As Maine voters go to the polls to decide whether to permit same-sex marriage, a federal court in New York took on the same issue from another angle.

The 2nd District Court of Appeals found unconstitutional the Defense of Marriage Act, a Clinton-era law that recognizes only marriages between one man and one woman.

Although marriage is typically a state responsibility, DOMA affects a variety of areas of federal law, from the tax code to employment benefits.

The case before the court involved Edith Windsor, who was charged with $360,000 in inheritance tax when her partner of 44 years died, even though the couple had been married in Canada. An opposite-sex couple in the same situation would not have had to pay.

Framed that way, it was clear to the court’s majority that the constitutional promise of equal protection under the law could not be kept because of DOMA.

Judge Dennis Jacobs, who wrote the majority opinion, compared bias against gays to other forms of discrimination, such as discrimination against women, and determined that “homosexuals are not in a position to adequately protect themselves from the discriminatory wishes of the majoritarian public.”

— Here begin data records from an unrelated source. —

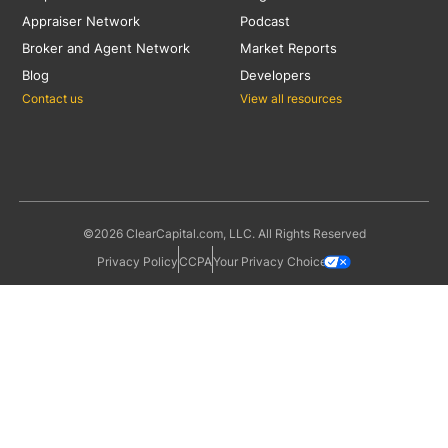
Appraiser Network
Podcast
Broker and Agent Network
Market Reports
Blog
Developers
Contact us
View all resources
©2026 ClearCapital.com, LLC. All Rights Reserved
Privacy Policy
CCPA
Your Privacy Choices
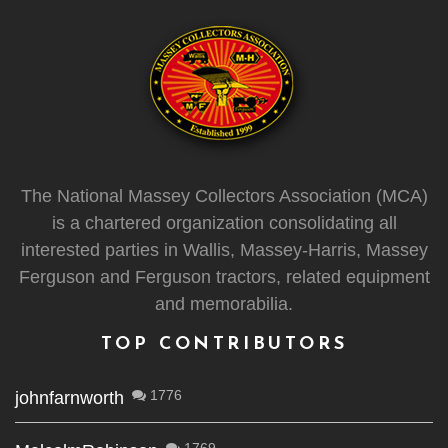
The National Massey Collectors Association (MCA)
is a chartered organization consolidating all
interested parties in Wallis, Massey-Harris, Massey
Ferguson and Ferguson tractors, related equipment
and memorabilia.
TOP CONTRIBUTORS
1776
johnfarnworth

This ruling, along with another from the 1st District court that also found DOMA unconstitutional, is headed to the U.S. Supreme Court, perhaps as soon as this session.

These cases are interesting because they frame this issues in the unemotional language of the law. They are not decided on abstract messages about the meaning of marriage or religious doctrine, but as a simple question of fairness.

These court rulings will not directly affect same-sex couples here in Maine. Even if upheld by the Supreme Court, the rulings won’t enable couples to go to town hall and apply for a marriage license, giving them the legal foundation for a stable family, unless a majority of Mainers vote yes on Nov. 6.

Like the judges in New York and Boston, Maine people are being asked if it’s fair to exclude one group of families from the legal protections most other families enjoy.

They are being asked whether a history of bias is enough to justify future bias.

Like the judges, Maine voters should put fairness first.